* _Material provided_:

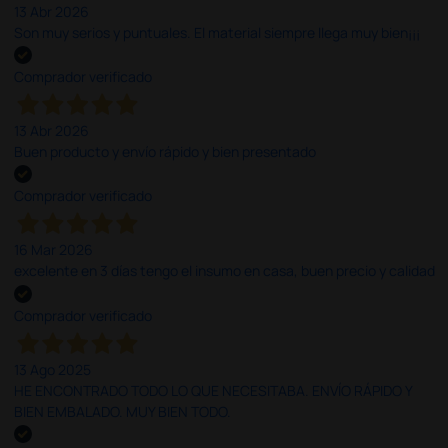
13 Abr 2026
Son muy serios y puntuales. El material siempre llega muy bien¡¡¡
Comprador verificado
13 Abr 2026
Buen producto y envío rápido y bien presentado
Comprador verificado
16 Mar 2026
excelente en 3 días tengo el insumo en casa, buen precio y calidad
Comprador verificado
13 Ago 2025
HE ENCONTRADO TODO LO QUE NECESITABA. ENVÍO RÁPIDO Y
BIEN EMBALADO. MUY BIEN TODO.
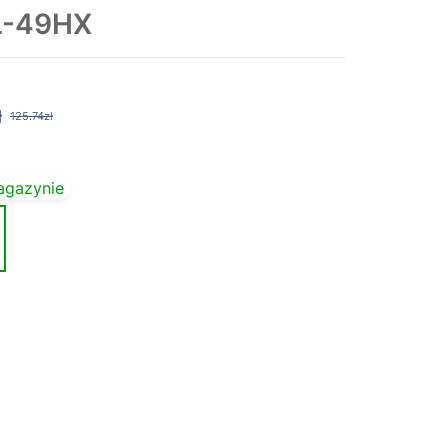
BL-49HX
ł
125.74zł
agazynie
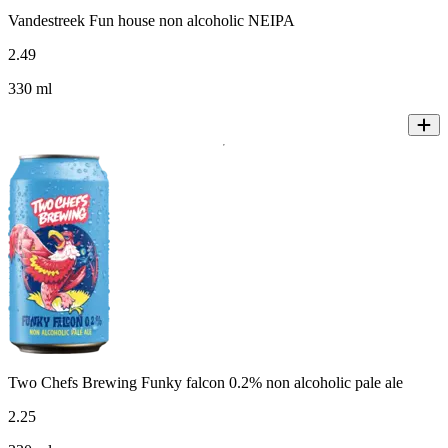
Vandestreek Fun house non alcoholic NEIPA
2
.
49
330 ml
Two Chefs Brewing Funky falcon 0.2% non alcoholic pale ale
2
.
25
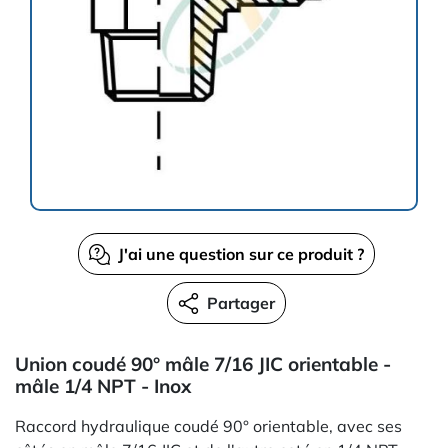
J'ai une question sur ce produit ?
Partager
Union coudé 90° mâle 7/16 JIC orientable -
mâle 1/4 NPT - Inox
Raccord hydraulique coudé 90° orientable, avec ses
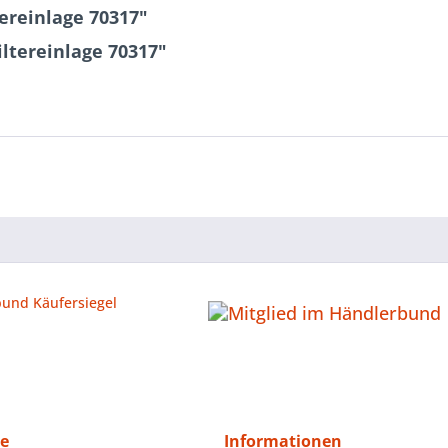
ereinlage 70317"
ltereinlage 70317"
ce
Informationen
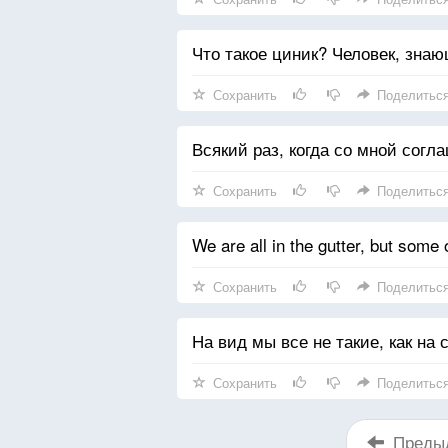
Что такое циник? Человек, зна
Сохранить
Поделитьс
Всякий раз, когда со мной согла
Сохранить
Поделитьс
We are all in the gutter, but some 
Сохранить
Поделитьс
На вид мы все не такие, как на 
Сохранить
Поделитьс
Преды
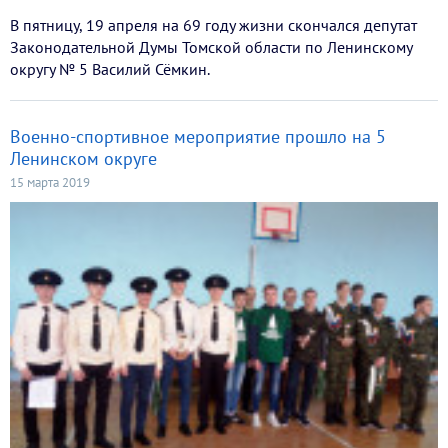
В пятницу, 19 апреля на 69 году жизни скончался депутат
Законодательной Думы Томской области по Ленинскому
округу № 5 Василий Сёмкин.
Военно-спортивное мероприятие прошло на 5
Ленинском округе
15 марта 2019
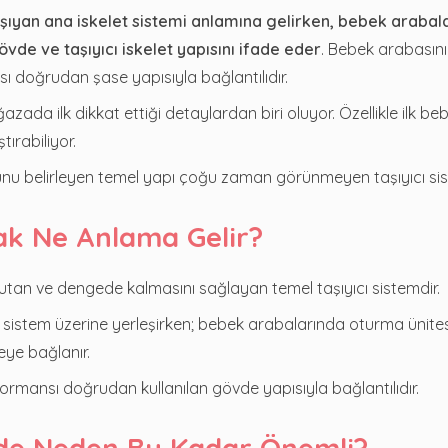
aşıyan ana iskelet sistemi anlamına gelirken, bebek arabal
vde ve taşıyıcı iskelet yapısını ifade eder
. Bebek arabasın
ı doğrudan şase yapısıyla bağlantılıdır.
da ilk dikkat ettiği detaylardan biri oluyor. Özellikle ilk be
tırabiliyor.
unu belirleyen temel yapı çoğu zaman görünmeyen taşıyıcı sis
ak Ne Anlama Gelir?
tutan ve dengede kalmasını sağlayan temel taşıyıcı sistemdir.
 sistem üzerine yerleşirken; bebek arabalarında oturma ünites
ye bağlanır.
formansı doğrudan kullanılan gövde yapısıyla bağlantılıdır.
de Neden Bu Kadar Önemli?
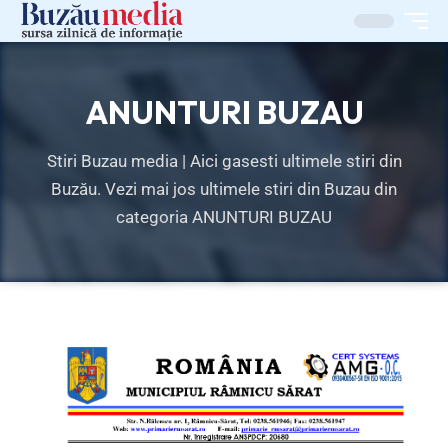
ANUNTURI BUZAU
Stiri Buzau media | Aici gasesti ultimele stiri din
Buzău. Vezi mai jos ultimele stiri din Buzau din
categoria ANUNTURI BUZAU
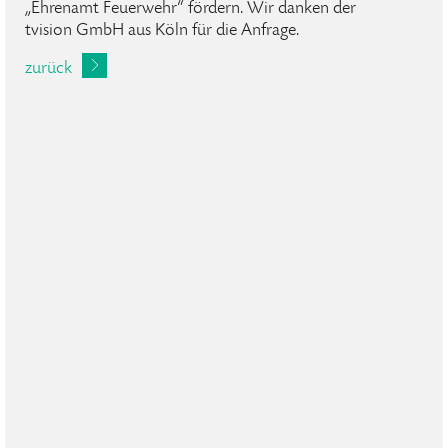
„Ehrenamt Feuerwehr“ fördern. Wir danken der
tvision GmbH aus Köln für die Anfrage.
zurück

* _What this task involves_:
Report how many lines of the data hold the string "orientable"; give only the number.

* _Result of this task_:
2